Anderson’s oldest and first service club marked its 65th year Wednesday, Nov. 18, and all without a single structure fire, arrest or nuisance complaint.
From some of the stories recounted by past presidents of the Anderson Rotary Club, chartered on Sept. 13, 1944, the very calmness and polite decorum of the dinner meeting, held at the Frontier Senior Center, just may be a first, noted club President Mike Lynch.
The nearly 50-member club has long enjoyed its well-deserved reputation for high-octane antics, said Frank R. “Bob” Yanger, who presided over the club from July 1964 through June 1965. Yanger also served on Anderson’s first city council when the city was incorporated on Jan. 16, 1956.

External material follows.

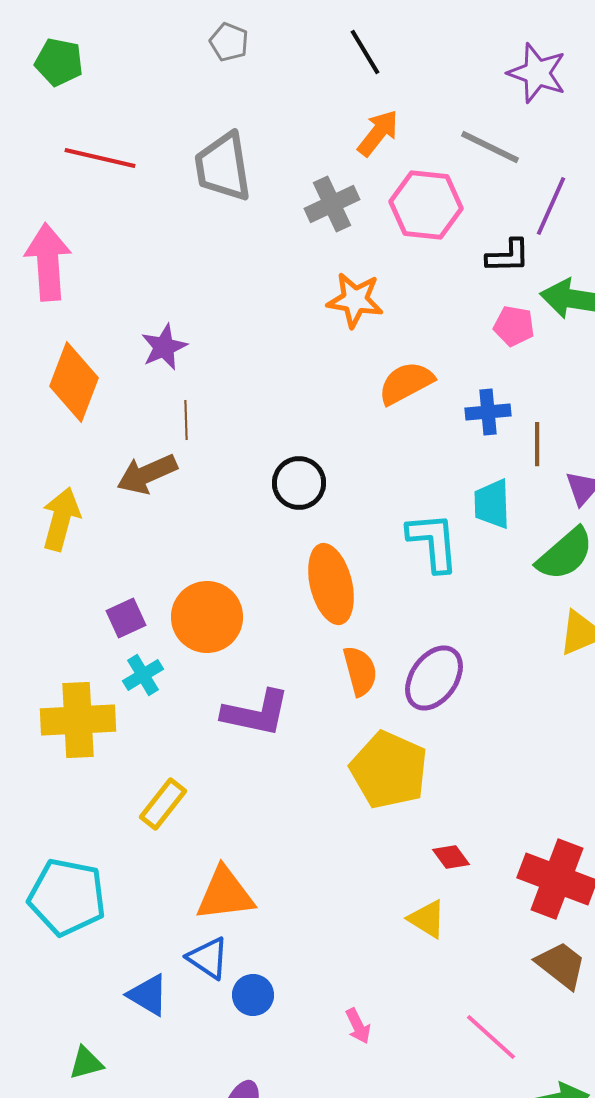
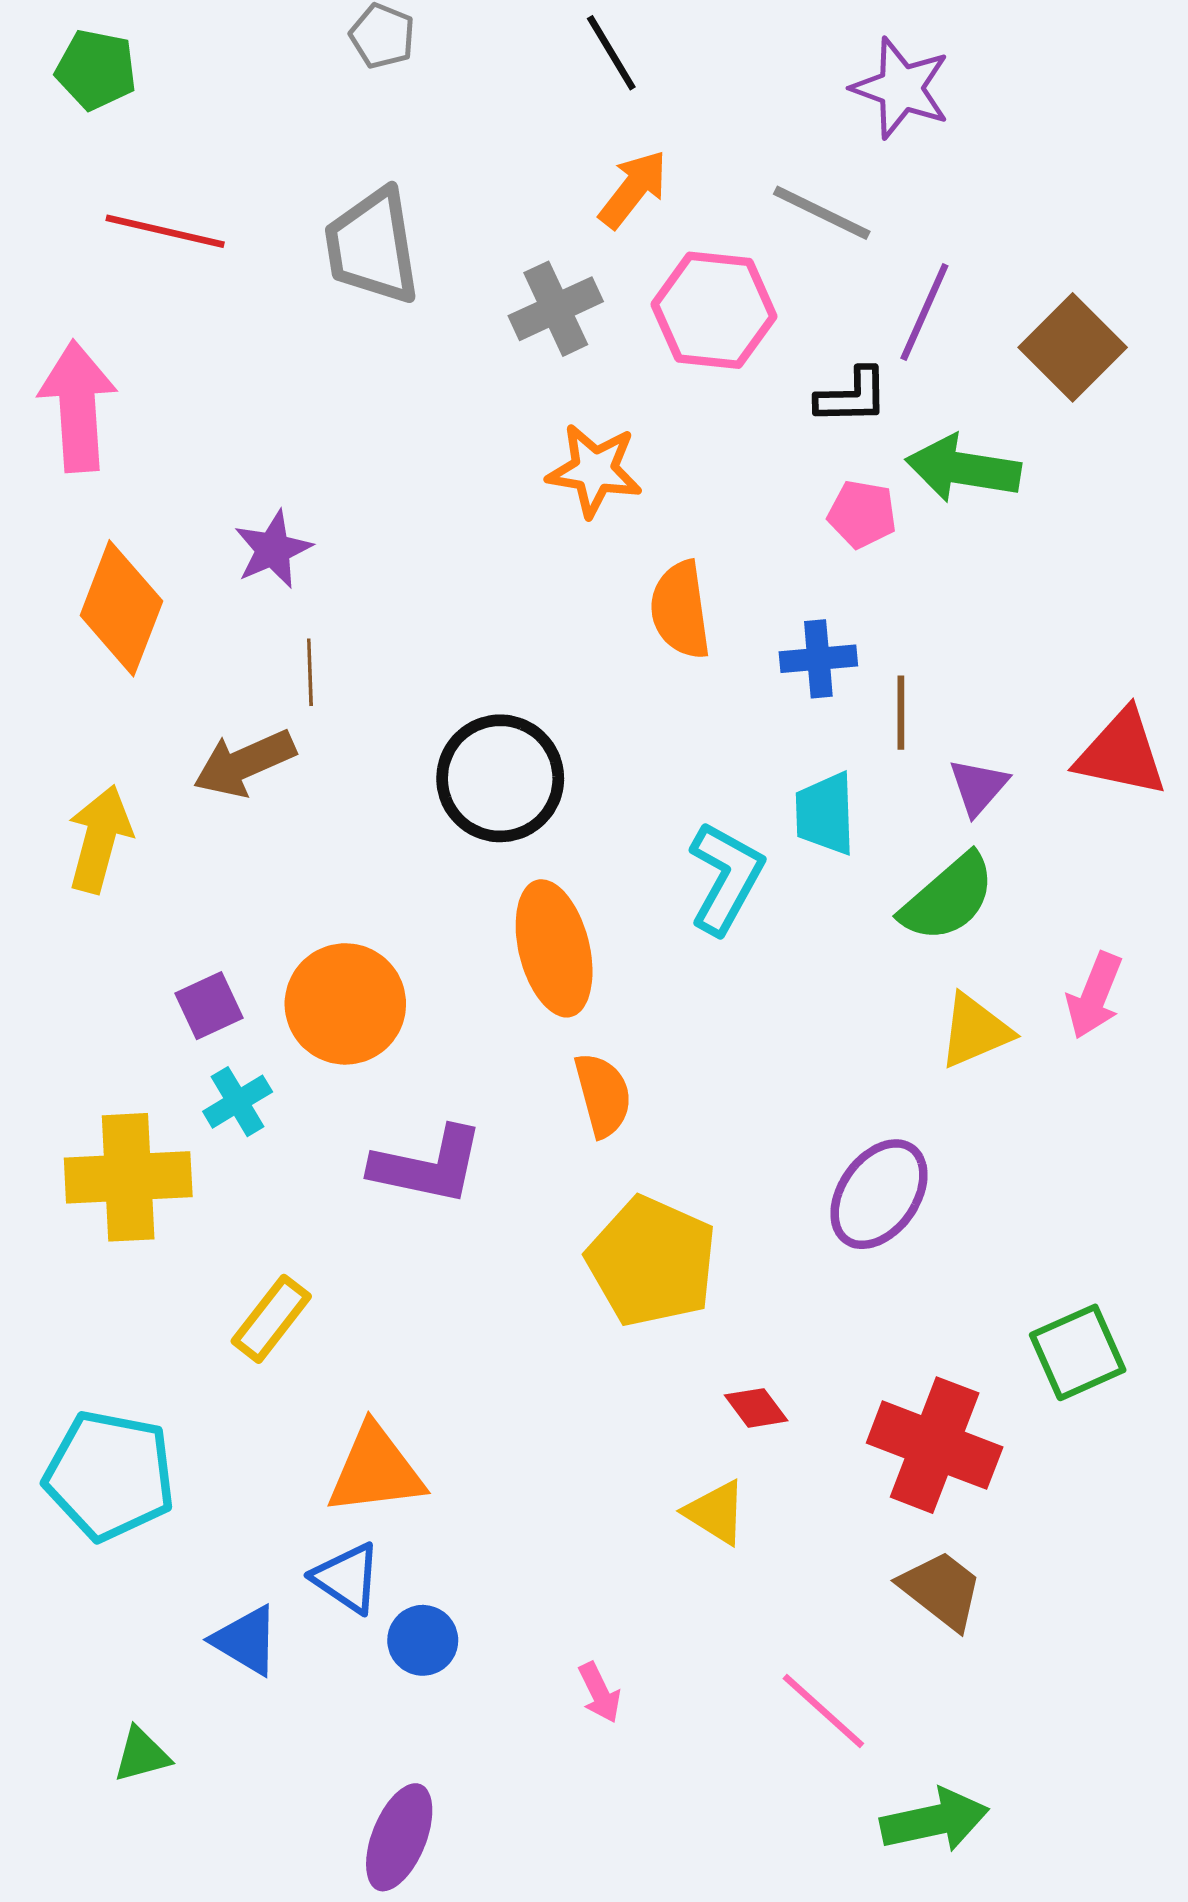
orange semicircle: (406, 383) -> (680, 610), turned -70
black circle: (299, 483) -> (500, 778), size x1.4
cyan L-shape: (433, 542) -> (726, 878), turned 34
purple ellipse: (434, 678) -> (879, 1194), moved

“We’ve always been mavericks,” Yanger said, noting that the Red Bluff Rotary Club during the mid-1960s had a very straight-laced tradition.
Naturally, presidents of the diametrically opposed clubs held a contest to see which club could maintain its “perfect attendance” record the longest.
Nearing 13 weeks, members of the Anderson club used the makeup skills of mortician Andy Anderson to create the illusion of a horribly traumatic automobile accident victim, whom they promptly hauled to the Red Bluff Rotary Club meeting to show the lengths their members would go to preserve the club’s reputation.
“I don’t think anyone from Red Bluff could eat anything that noon,” Yanger said.
“I think we were thrown out of more places during my tenure as president,” bragged Frank Robertson, who was in the middle of his 13-year tenure as superintendent of the Anderson Union High School District when he took over the helm of Anderson’s Rotary Club from 1977-78.
“Those were good times,” Robertson noted, adding that club members not only partied hearty, but they accomplished some good work for the community as well.
“It was during my presidency that John Sharrah designed the gazebo at Anderson River Park and the club members built it,” Robertson said.
“My legacy was the ever-popular limerick of the week,” noted William R. Moore, president of Anderson Rotary Club from 1980-81. “I think we tried it for about two weeks.”
Shasta County Supervisor Glenn Hawes, who served as Anderson Rotary Club’s president in 1981-82, started members reminiscing about some of the wild antics that take place each summer when the current president is demoted and a new one takes over.
“I remember really, really well my demotion. They brought in a huge milk goat and stood it up on a bale of hay. Nobody could milk like I could. I think I squirted every member in attendance,” Hawes said.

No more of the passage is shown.